Lyra frowned. The expression stayed on her face for a moment then it loosened. The logic was irritating precisely because it was sound. She couldn’t argue with any of it, which made it worse.

And yet.

She was trying to stay upset about her mana core, the one she had spent so long and so much of herself forming. By any reasonable measure she had every right to be. But the more she turned it over, the harder it became to hold onto the indignation. She already knew why he’d done it. She had known before she’d even finished the thought. He hadn’t destroyed it out of carelessness or cruelty.

He had done it so she could cultivate Qi.

She hesitated before asking the next question, almost embarrassed by how much the answer mattered to her.

"Were you... doing this so that I can cultivate Qi on my own?"

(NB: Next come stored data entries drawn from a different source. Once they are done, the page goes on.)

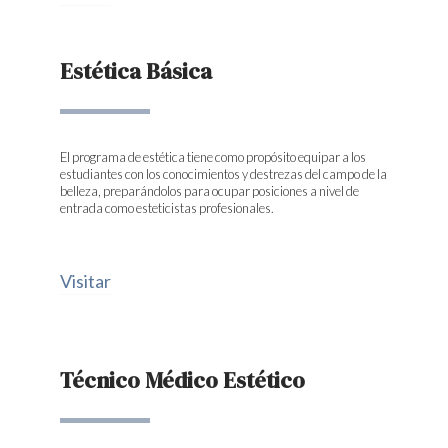
Estética Básica
El programa de estética tiene como propósito equipar a los
estudiantes con los conocimientos y destrezas del campo de la
belleza, preparándolos para ocupar posiciones a nivel de
entrada como esteticistas profesionales.
Visitar
Técnico Médico Estético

She already suspected the answer. She asked anyway.

"Yes," Necrotize said. Simply. Without elaboration.

Something released in her chest, quiet and complete, like a knot worked loose after being pulled tight for too long. He hadn’t broken her trust. He hadn’t betrayed her. Every part of what had happened had been done for her.

A soft breeze moved through the garden, unhurried, threading between the flowers and through the trees. Lyra’s silver hair lifted gently with it. She looked at him and a smile settled on her face. Not forced, not small and careful the way her smiles usually were.

Soft. Real.

"Thank you," she said quietly, "for not breaking my trust."

Necrotize said nothing.

But somewhere, entirely to himself, he smiled.